3.3.2. Stimulation Amplitude

The relationship between the individual TMS pulse amplitude inducing 100% Eref at the parietal target and the resting motor threshold (Supplementary Figure S5) was positive but not significant (r = 0.38, p = 0.16). The positive slope of the regression line likely reflects the fact that the motor threshold captures some anatomical factors such as the scalp-to-cortex distance that are correlated, to some degree, between various brain regions—this is the premise of conventional motor threshold-based dosing. While this correlation could be underpowered, given the small sample size, the lack of significance in the correlation appears to support the premise of our dosing approach, specifically that matching the E-field exposure of the target across subjects results in pulse intensities that are not predicted by motor cortex reactivity. The pulse amplitude based on E-field modeling was below resting motor threshold for some subjects (n = 8), while it was above this threshold for the others (n = 7). This inter-subject variability suggests that studies that dose based on a percentage of resting motor threshold may result in considerable within-group variability in the actual E-field that is induced in the cortex. In the current study, this potentially unwanted variability was controlled through appropriate dosing that considered the magnitude of the E-field in the desired cortical target. It should be noted that the resultant individual pulse intensities did not exceed the rTMS safety guidelines of <130% of resting motor threshold for trains of less than 10 s in any of the subjects [36].

3.4. rTMS Effects

3.4.1. Cumulative rTMS Effects

In the current design, active and sham stimulation were performed on the same day. To ensure that no cumulative carryover effects contaminated the effect of one type of stimulation over the other, the block of trials performed either immediately before (No-Stim1) or immediately after each type of stimulation (No-Stim2_AfterActive, and No-Stim2_AfterSham) were analyzed separately. Trials for which subjects did not respond were excluded (1.70 ± 0.49%). One way ANOVA, performed on accuracy across these three blocks, did not reveal significant differences between blocks performed before stimulation (No-Stim1 = 76.38 ± 2.36%), blocks performed after active rTMS (No-Stim2_AfterActive = 76.29 ± 2.05%), or blocks performed after sham rTMS (No-Stim2_AfterSham = 78.08 ± 2.32, F(2,28) < 1). This result suggests that no carryover effects persisted, and thus subsequent rTMS effects were not contaminated by the former type of stimulation.

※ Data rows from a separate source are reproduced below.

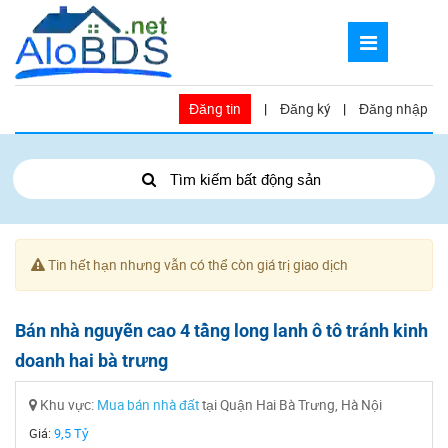
Đăng tin
|
Đăng ký
|
Đăng nhập
Tìm kiếm bất động sản
Tin hết hạn nhưng vẫn có thể còn giá trị giao dịch
Bán nhà nguyễn cao 4 tầng long lanh ô tô tránh kinh
doanh hai bà trưng
Khu vực:
Mua bán nhà đất
tại Quận Hai Bà Trưng, Hà Nội
Giá:
9,5 Tỷ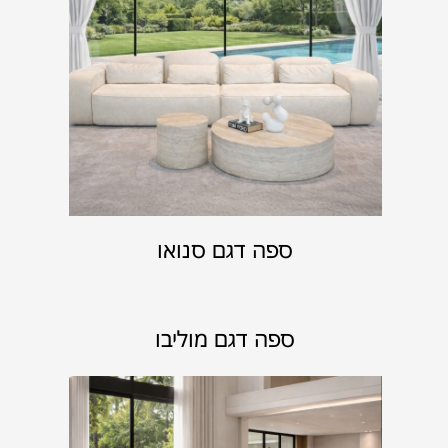
ספה דגם סנואו
ספה דגם מוליבו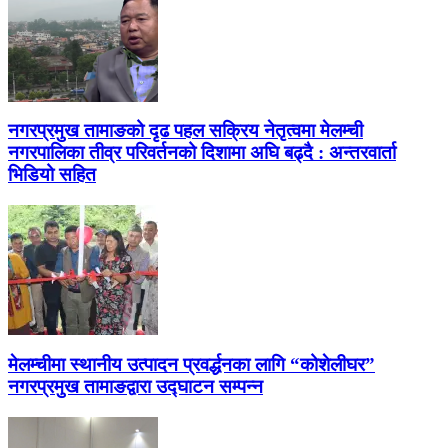
नगरप्रमुख तामाङको दृढ पहल सक्रिय नेतृत्वमा मेलम्ची
नगरपालिका तीव्र परिवर्तनको दिशामा अघि बढ्दै : अन्तरवार्ता
भिडियो सहित
मेलम्चीमा स्थानीय उत्पादन प्रवर्द्धनका लागि “कोशेलीघर”
नगरप्रमुख तामाङद्वारा उद्घाटन सम्पन्न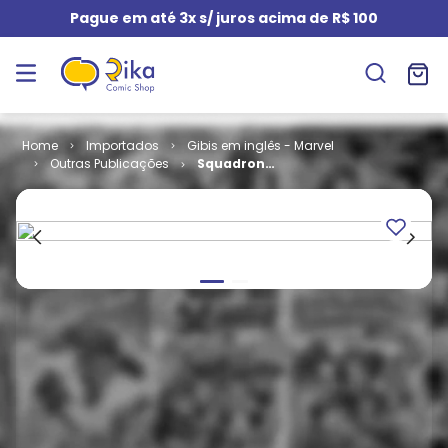
Pague em até 3x s/ juros acima de R$ 100
Importados
Gibis em inglês - Marvel
Outras Publicações
Squadron
Supreme -
Volume 3 # 03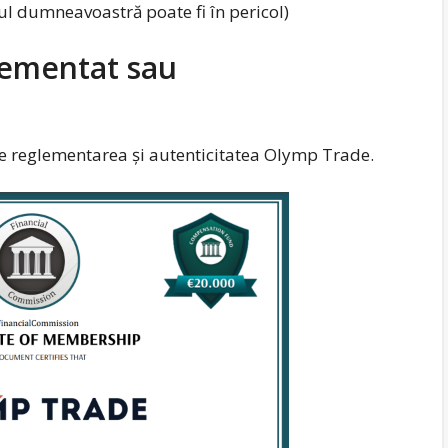
lul dumneavoastră poate fi în pericol)
lementat sau
 reglementarea și autenticitatea Olymp Trade.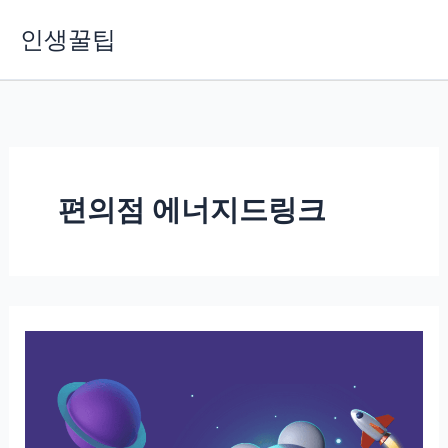
콘
인생꿀팁
텐
츠
로
건
너
뛰
기
편의점 에너지드링크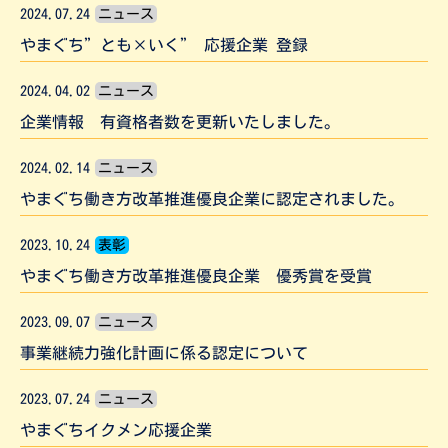
2024.07.24
ニュース
やまぐち”とも×いく” 応援企業 登録
2024.04.02
ニュース
企業情報 有資格者数を更新いたしました。
2024.02.14
ニュース
やまぐち働き方改革推進優良企業に認定されました。
2023.10.24
表彰
やまぐち働き方改革推進優良企業 優秀賞を受賞
2023.09.07
ニュース
事業継続力強化計画に係る認定について
2023.07.24
ニュース
やまぐちイクメン応援企業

3.4.2. Omnibus rTMS Effects on the DRAT

To assess rTMS effects on performance during the DRAT, repeated-measures ANOVA was run on accuracy scores with the following within-participant factors: task condition (‘valid’ and ‘invalid’), stimulation type (active and sham), stimulation amplitude (80% and 100% Eref), and Task Difficulty (Easy and Hard). Trials for which the subjects did not answer (1.93 ± 0.4%), and trials during which stimulation was not applied (33.3% No-Stim trials), were excluded from this analysis.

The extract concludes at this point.